While the side that George had inherited in the late 30’s had some genuine stars like the O’Flanagan brothers, Fred Horlacher, “Pip” Meighan, Kevin Kerr and Billy Jordan. The side of the early 60’s unfortunately wasn’t so blessed and the drawbacks of the enforced amateur ethos at the club was being keenly felt. Some genuine greats of Bohs history were to join not long afterwards, most notably centre-half Willie Browne who would go on to win three Irish caps during his time in red and black and became captain of the club in only his second season.

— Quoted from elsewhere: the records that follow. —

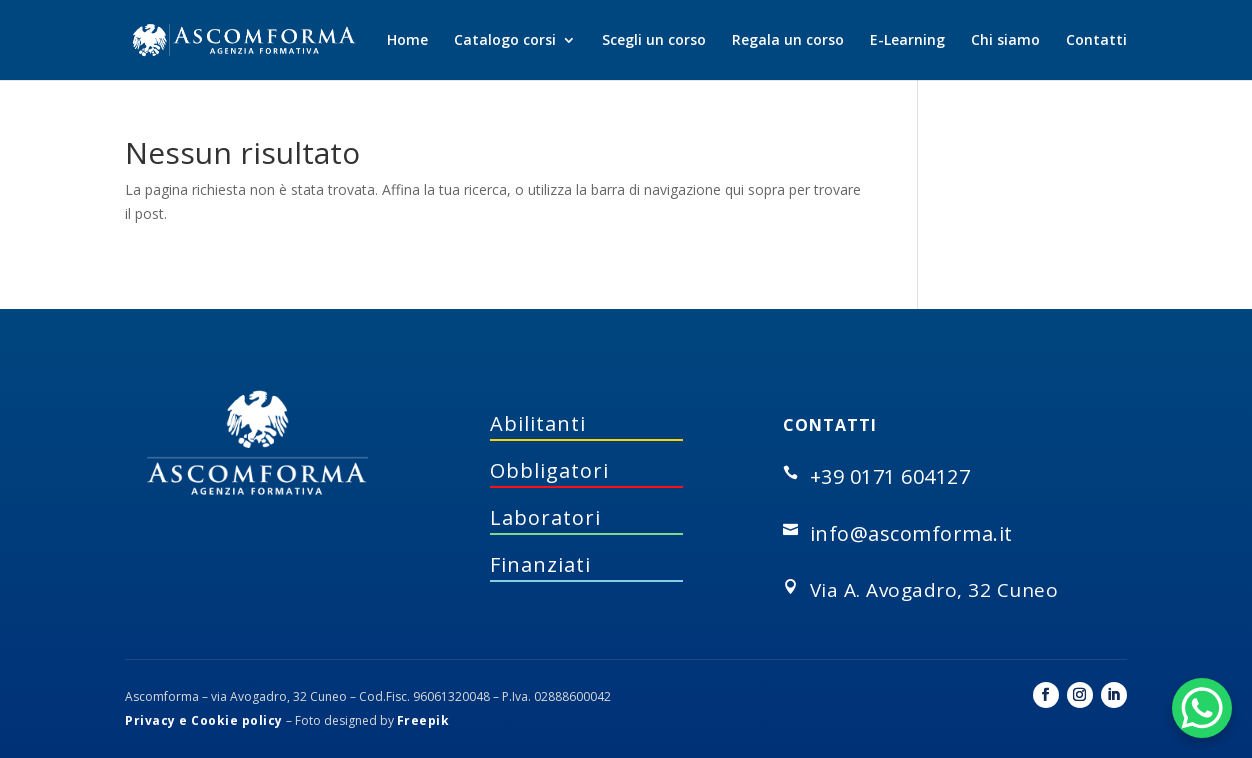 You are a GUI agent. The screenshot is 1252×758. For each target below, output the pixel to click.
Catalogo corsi (505, 41)
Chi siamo (1005, 41)
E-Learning (907, 41)
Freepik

After two seasons of propping up the table, including the 59-60 season where Bohs had finished without a single win and with a paltry five points there was some modest yet clear improvements under Lax, Bohs finished 11th out of 12th in his first season back in charge and 9th the year after. The following year however Bohs once again finished bottom in a reduced 10 team division and bottom again the following season (1963-64) as the division expanded again to 12 sides. Despite the initial improvements and the fact that he had helped bring through players like Browne, Billy Young, Mick Kearin and Larry Gilmore the club felt it was time for a significant change.
Lax left the club at the end of the 1963-64 season and the club directors finally agreed to the abolition of the 5 man selection committee that still picked the starting XI. Full control of team affairs was to be entrusted to a team manager for the first time and Phibsborough local Seán Thomas was given the reigns. Thomas’s talent and the additional authority invested in his role had the desired impact and Bohs finished the following season in 3rd place and saw the emergence of future Irish internationals like Jimmy Conway and Turlough O’Connor.
During his less successful second stay George remained true to his footballing philosophy. Unlike his mentor Major Buckley the focus on Lax’s teams was always on trying to play good football even on the boggy winter pitches of the League of Ireland. He told the Evening Herald that “there is no substitute for good football and it only will draw the crowds”. He had a focus on discipline and skill, players were instructed strictly to never argue with the referee, a practice that certainly isn’t a new phenomenon. In training his focus was always on improving touch and ball control, often preferring to organise 5-a-sides with various handicaps such as players only taking two touches or only using their weaker foot so as to build technique. Practices that might now seem commonplace but were certainly ahead of their time for the league in the 1960’s. His commitment to this footballing ideal wasn’t even shaken during times of duress. Commenting after a heavy 6-0 defeat to a strong Drumcondra side Lax rejected the idea that his team should have tried to spoil or play more direct, stating simply “I’ve made it quite clear, I want them to play football all the time”. In many ways despite the struggles of the team in the early 60’s George Lax certainly seemed to try to embody the three golden rules of Bohemian F.C. “never say die, keep the ball on the floor and the best defence is attack”.
After leaving the Bohs George’s services were quickly in demand. He was signed up by St. Patrick’s Athletic to replace Ronnie Whelan Snr but he would spend only a season in Inchicore before quitting. He would later take on a physio role at Dundalk and later at Shelbourne where he was working well into his 60’s. He continued to run a physiotherapy practice in the Phibsboro area and treated many prominent GAA players and other athletes in his private practice.